An area of recent focus has been early move-in and college transition support for first-year students. Building on the success of CMAE’s longstanding New Student Fall Retreat, the university launched Summer Bridge in 2021 supported by state and federal funds, while PathwayOregon has offered early move-in and September programming to new students through its Engage and Connect bridge program.
These programs all provide participants an early opportunity to build community and connect to campus faculty, staff, and resources. Surveys show that students who participate feel the programs strengthen connections with their fellow students, increases their comfort level for the start of the academic year, and improves their understanding of college expectations. For Summer Bridge, participants have experienced higher retention, GPAs, and credit accumulation rates than non-participant counterparts.
Total advising appointments
Of undergraduate underrepresented minority students served by UESS programs
Students participating in college transition programs
Distinguished Scholarships
The pursuit of distinguished scholarships provides students with academic and personal growth opportunities through undergraduate research, graduate study in the U.S. and abroad, and public service. This year, our office provided guidance to 168 students through centralized advising and mentorship, structured support on applications and mocks interviews, and financial support through a new impact fund.
In an unprecedented achievement for UO, all three of our institutional nominees for the prestigious Rhodes Scholarship were named as finalists. Nayantara Arora, a senior neuroscience major, was later named the UO’s first Rhodes Scholars since 2007 and will study at Oxford in the coming academic year.

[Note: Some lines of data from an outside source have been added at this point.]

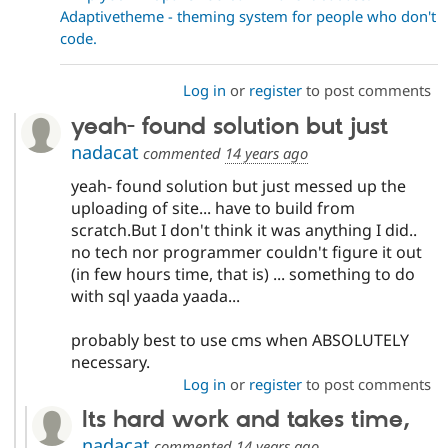
Adaptivetheme - theming system for people who don't
code.
Log in
or
register
to post comments
yeah- found solution but just
nadacat
commented
14 years ago
yeah- found solution but just messed up the
uploading of site... have to build from
scratch.But I don't think it was anything I did..
no tech nor programmer couldn't figure it out
(in few hours time, that is) ... something to do
with sql yaada yaada...
probably best to use cms when ABSOLUTELY
necessary.
Log in
or
register
to post comments
Its hard work and takes time,
nadacat
commented
14 years ago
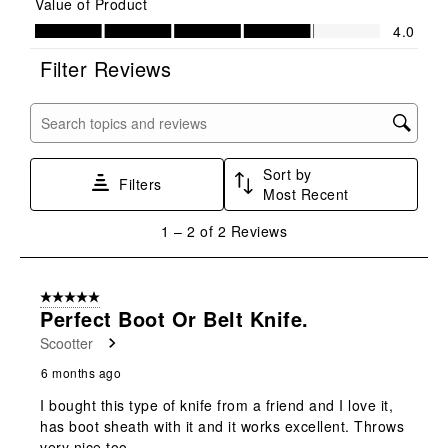
Value of Product
star.
stars.
stars.
stars.
stars.
Value of Product, 4.0 out of 5
4.0
This
This
This
This
This
action
action
action
action
action
Filter Reviews
will
will
will
will
will
open
open
open
open
open
submission
submission
submission
submission
submission
Search topics and reviews search region
form.
form.
form.
form.
form.
Sort by
Filters
Most Recent
1
1
–
2 of 2
Reviews
to
2
of
5 out of 5 stars.
2
Perfect Boot Or Belt Knife.
Reviews
Scootter
.
6 months ago
I bought this type of knife from a friend and I love it,
has boot sheath with it and it works excellent. Throws
very nice too.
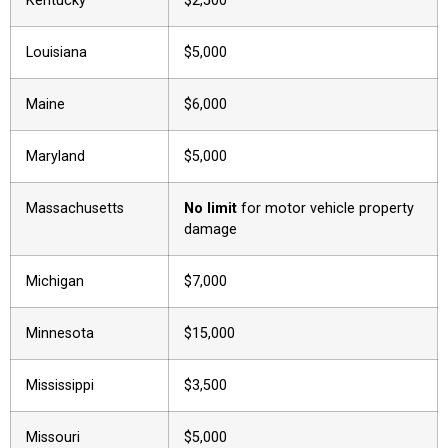
Kentucky
$2,500
Louisiana
$5,000
Maine
$6,000
Maryland
$5,000
Massachusetts
No limit
for motor vehicle property
damage
Michigan
$7,000
Minnesota
$15,000
Mississippi
$3,500
Missouri
$5,000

The office also fosters a community between fellow applicants and is growing its connections with former distinguished scholars from UO as well as current faculty, with the goal of providing better networking, advising, and mentorship opportunities to students during their application process.

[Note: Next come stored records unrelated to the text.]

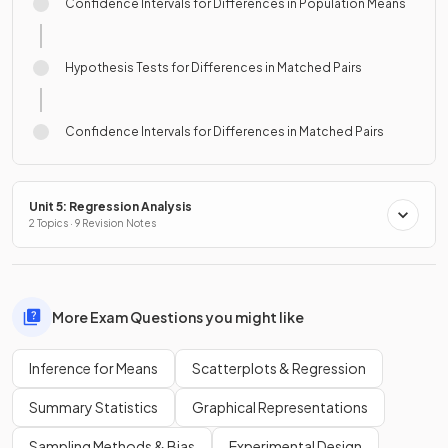
Confidence Intervals for Differences in Population Means
Hypothesis Tests for Differences in Matched Pairs
Confidence Intervals for Differences in Matched Pairs
Unit 5: Regression Analysis
2 Topics · 9 Revision Notes
More Exam Questions you might like
Inference for Means
Scatterplots & Regression
Summary Statistics
Graphical Representations
Sampling Methods & Bias
Experimental Design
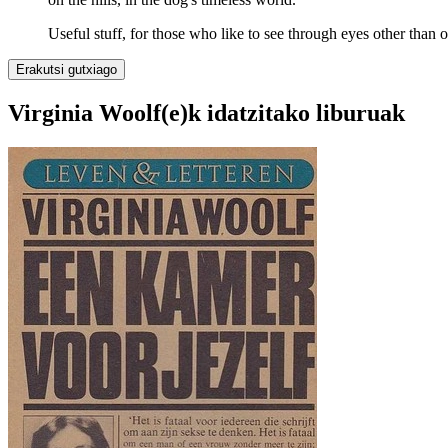
Useful stuff, for those who like to see through eyes other than 
Erakutsi gutxiago
Virginia Woolf(e)k idatzitako liburuak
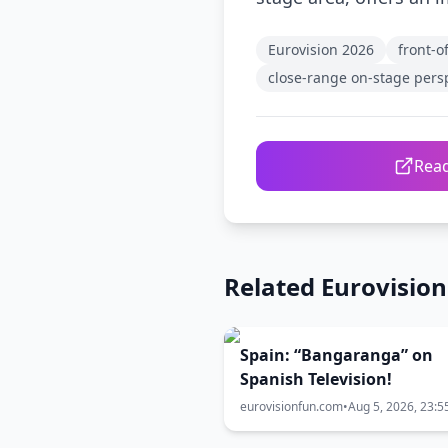
Eurovision 2026
front-o
close-range on-stage pers
Read
Related Eurovisio
Spain: “Bangaranga” on
Spanish Television!
eurovisionfun.com
•
Aug 5, 2026, 23:5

Our office is dedicated to encouraging student to explore and pursue these special opportunities. Through structured support and guidance, we improve access for students, while our community of alumni can help imbue students with self-belief and confidence, which is often the final missing ingredient to a successful application
DucksRISE
The DucksRISE program, first launched in 2022 thanks to a one-year Beyond Completion Challenge grant from the Strada Education Network, aims to expand our wraparound student support in the career readiness and exploration space.
The program serves BIPOC, first generation, and/or low-income undergraduate students, with the goal of promoting equitable student outcomes during and after college completion.
The program helps students build professional and research skills, develop connections for future careers, and form community together. It provides career preparation through a mandatory one-credit career readiness seminar, funded research fellowships, connections to internships, including the Portland Internship Experience (PIE), and participation in the Undergraduate Research Symposium.